8. En quatrième lieu, aux termes de l'article L. 313-7 du code de l'entrée et du séjour des étrangers et du droit d'asile : " La carte de séjour temporaire accordée à l'étranger qui établit qu'il suit en France un enseignement ou qu'il y fait des études et qui justifie qu'il dispose de moyens d'existence suffisants porte la mention " étudiant " (...) II. - Sauf si sa présence constitue une menace pour l'ordre public, la carte mentionnée au I est accordée de plein droit : (...) / 3° À l'étranger boursier du Gouvernement français ; / (...) ". Aux termes de l'article L. 313-2 de ce code : " (...) la première délivrance de la carte de séjour temporaire et celle de la carte de séjour pluriannuelle (...) sont subordonnées à la production par l'étranger du visa de long séjour (...) ".
9. Pour refuser à M. B... la délivrance d'un titre de séjour en qualité d'étudiant, la préfète de la Gironde s'est fondée, notamment, sur le motif tiré de l'absence de justification par l'intéressé du visa de long séjour prévu par les dispositions de l'article L. 313-2 du code de l'entrée et du séjour des étrangers et du droit d'asile et sur celui tiré de l'absence de production par ce dernier d'une inscription scolaire pour l'année 2020-2021. Il ressort des pièces du dossier que le second de ces motifs reposait sur des faits matériellement inexacts. En effet, M. B... a produit, en première instance, puis en appel, un certificat de scolarité au titre de cette année scolaire, établi le 7 septembre 2020, soit antérieurement à l'arrêté litigieux. Toutefois, il ressort des pièces du dossier, et n'est pas contesté, que l'intéressé n'a pas produit le visa de long séjour requis par les dispositions précitées, alors que la possession d'un tel visa est une condition de délivrance du titre sollicité. Dans ces conditions, la préfète aurait, si elle n'avait retenu que ce motif, pris la même décision à l'égard de l'appelant. Par suite, la préfète de la Vienne, en refusant de délivrer à M. B... un titre de séjour en qualité d'étudiant, n'a pas méconnu les dispositions de l'article L. 313-7 du code de l'entrée et du séjour des étrangers et du droit d'asile. Ce moyen doit donc être écarté.

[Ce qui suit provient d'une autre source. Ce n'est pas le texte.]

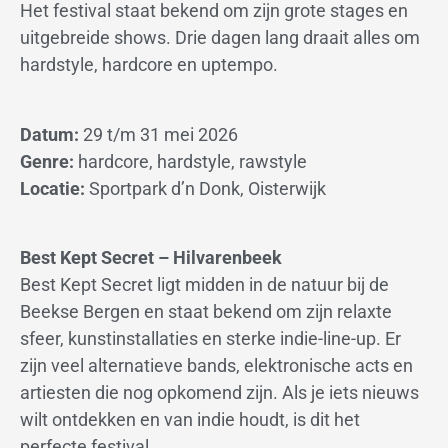
Het festival staat bekend om zijn grote stages en
uitgebreide shows. Drie dagen lang draait alles om
hardstyle, hardcore en uptempo.
Datum:
29 t/m 31 mei 2026
Genre:
hardcore, hardstyle, rawstyle
Locatie:
Sportpark d’n Donk, Oisterwijk
Best Kept Secret – Hilvarenbeek
Best Kept Secret ligt midden in de natuur bij de
Beekse Bergen en staat bekend om zijn relaxte
sfeer, kunstinstallaties en sterke indie-line-up. Er
zijn veel alternatieve bands, elektronische acts en
artiesten die nog opkomend zijn. Als je iets nieuws
wilt ontdekken en van indie houdt, is dit het
perfecte festival.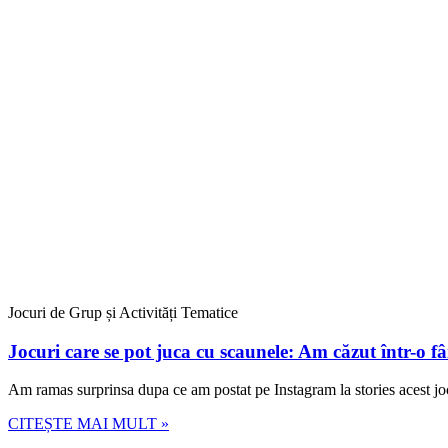
Jocuri de Grup și Activități Tematice
Jocuri care se pot juca cu scaunele: Am căzut într-o f
Am ramas surprinsa dupa ce am postat pe Instagram la stories acest jo
CITEȘTE MAI MULT »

10. En cinquième lieu, aux termes de l'article L. 313-11 du code de l'entrée et du séjour des étrangers et du droit d'asile : " Sauf si sa présence constitue une menace pour l'ordre public, la carte de séjour temporaire portant la mention " vie privée et familiale " est délivrée de plein droit : (...) 7° À l'étranger ne vivant pas en état de polygamie, qui n'entre pas dans les catégories précédentes ou dans celles qui ouvrent droit au regroupement familial, dont les liens personnels et familiaux en France, appréciés notamment au regard de leur intensité, de leur ancienneté et de leur stabilité, des conditions d'existence de l'intéressé, de son insertion dans la société française ainsi que de la nature de ses liens avec la famille restée dans le pays d'origine, sont tels que le refus d'autoriser son séjour porterait à son droit au respect de sa vie privée et familiale une atteinte disproportionnée au regard des motifs du refus, sans que la condition prévue à l'article L. 313-2 soit exigée. (...) ". Aux termes de l'article 8 de la convention européenne de sauvegarde des droits de l'homme et des libertés fondamentales : " 1° Toute personne a droit au respect de sa vie privée et familiale, de son domicile et de sa correspondance ; 2° Il ne peut y avoir ingérence d'une autorité publique dans l'exercice de ce droit que pour autant que cette ingérence est prévue par la loi et qu'elle constitue une mesure qui, dans une société démocratique est nécessaire à la sécurité nationale, à la sûreté publique, au bien-être économique du pays, à la défense de l'ordre et à la prévention des infractions pénales, à la protection de la santé ou de la morale, ou à la protection des droits et libertés d'autrui ".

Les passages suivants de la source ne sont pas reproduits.